To speak this truth, to identify this racism, is damaging to career and position – many speaking against racial separation have been falsely labelled as racist.  In today’s New Zealand, freedom of speech is only available to those with nothing to lose, such as those with no position or career to protect, mostly towards the end of our lives.  I am retired and fit those requirements, while others I know keep their heads down.

I fear that the effort will have no effect, such is the power of the elite and the domination of a belief in wrongdoing and grievance, which then dealt with by increasing inequality.   “The exercise and effects of power” referred to will assure this sad division, to continue to deny the once precious belief that we are all born equal, with no distinction by a proclaimed racial identity (‘a Maori is a member of the Maori race’, in law), no special inherited rights, and no division and partnership of two very unequal people in a divided nation.

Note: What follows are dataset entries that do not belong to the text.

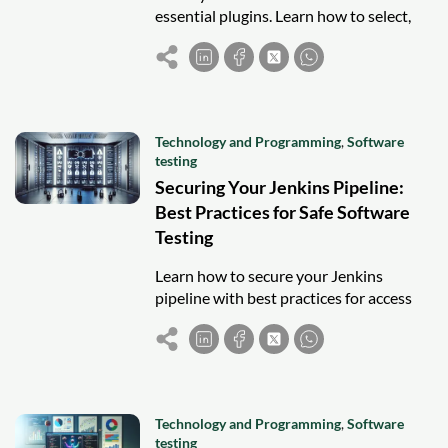
essential plugins. Learn how to select,
integrate, and manage plugins for faster
and more efficient software testing.
Technology and Programming
,
Software
testing
Securing Your Jenkins Pipeline:
Best Practices for Safe Software
Testing
Learn how to secure your Jenkins
pipeline with best practices for access
control, credentials management, and
monitoring to ensure safe software
testing.
Technology and Programming
,
Software
testing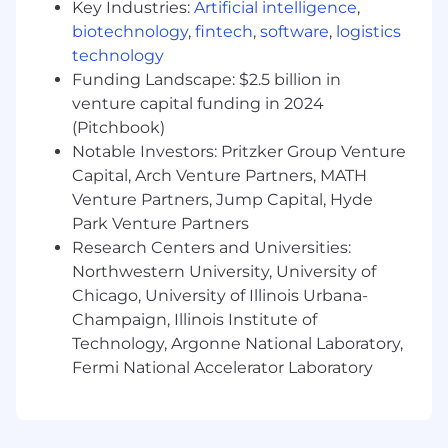
Key Industries:
Artificial intelligence
,
problems, which has made you a highly
biotechnology
,
fintech
,
software
,
logistics
trusted and valued partner.
technology
You have a technical background in
Funding Landscape: $2.5 billion in
enterprise data delivery (APIs), and ideally
venture capital funding in 2024
GraphQL.
You can create code samples, review and
(Pitchbook)
advise other engineers, and develop
Notable Investors: Pritzker Group Venture
trusted engineer-to-engineer relationships.
Capital, Arch Venture Partners, MATH
You have a track record of delivering timely
Venture Partners, Jump Capital, Hyde
results because you are organized and have
Park Venture Partners
follow-through.
Research Centers and Universities:
You have a creative, “can do” attitude.
Northwestern University, University of
You find creative ways around obstacles
Chicago, University of Illinois Urbana-
and do not rest until the customer is
Champaign, Illinois Institute of
satisfied.
Technology, Argonne National Laboratory,
You’re passionate about mentoring and
Fermi National Accelerator Laboratory
collaborating with others.
Nice to have
Experience working with Apollo GraphOS.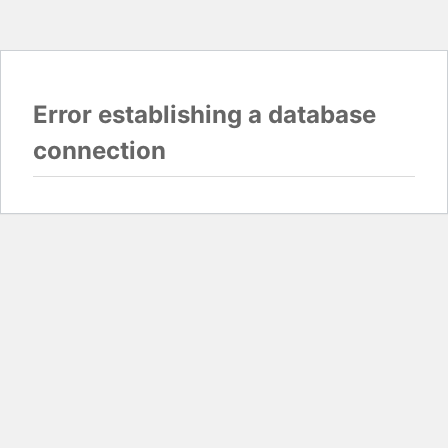
Error establishing a database
connection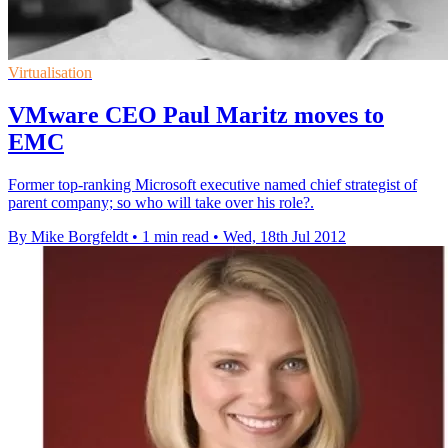
Virtualisation
VMware CEO Paul Maritz moves to
EMC
Former top-ranking Microsoft executive named chief strategist of
parent company; so who will take over his role?.
By Mike Borgfeldt
•
1 min read
•
Wed, 18th Jul 2012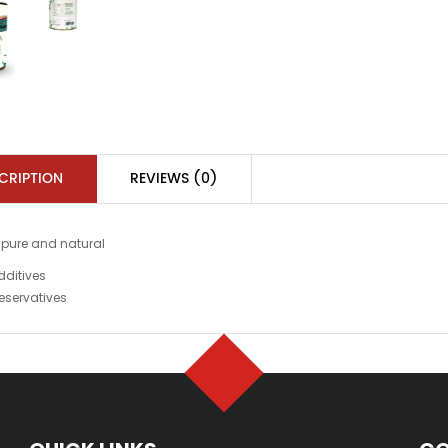
CRIPTION
REVIEWS (0)
 pure and natural
dditives
eservatives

Conclusion: complete rejection of this proposal

We should not be split along race lines but we are, a sad reality that must be faced and overcome by recovering the facts, the truth of our national history.  The proposed education curriculum provides a narrow and inaccurate prescription for future teaching, which is directed towards an increase in separation of New Zealanders into two peoples, with two different pasts and two unequal roles in the social affairs and government of our country.  There is a need for the very opposite – for national unity and a celebration of common humanity in an interconnected twenty-first century world.  

This is unacceptable.  The draft curriculum reads like a polemic for a cause, and does not provide a syllabus for national education in the history of an entire country.

The proposal is fatally flawed and must be rejected in its entirety.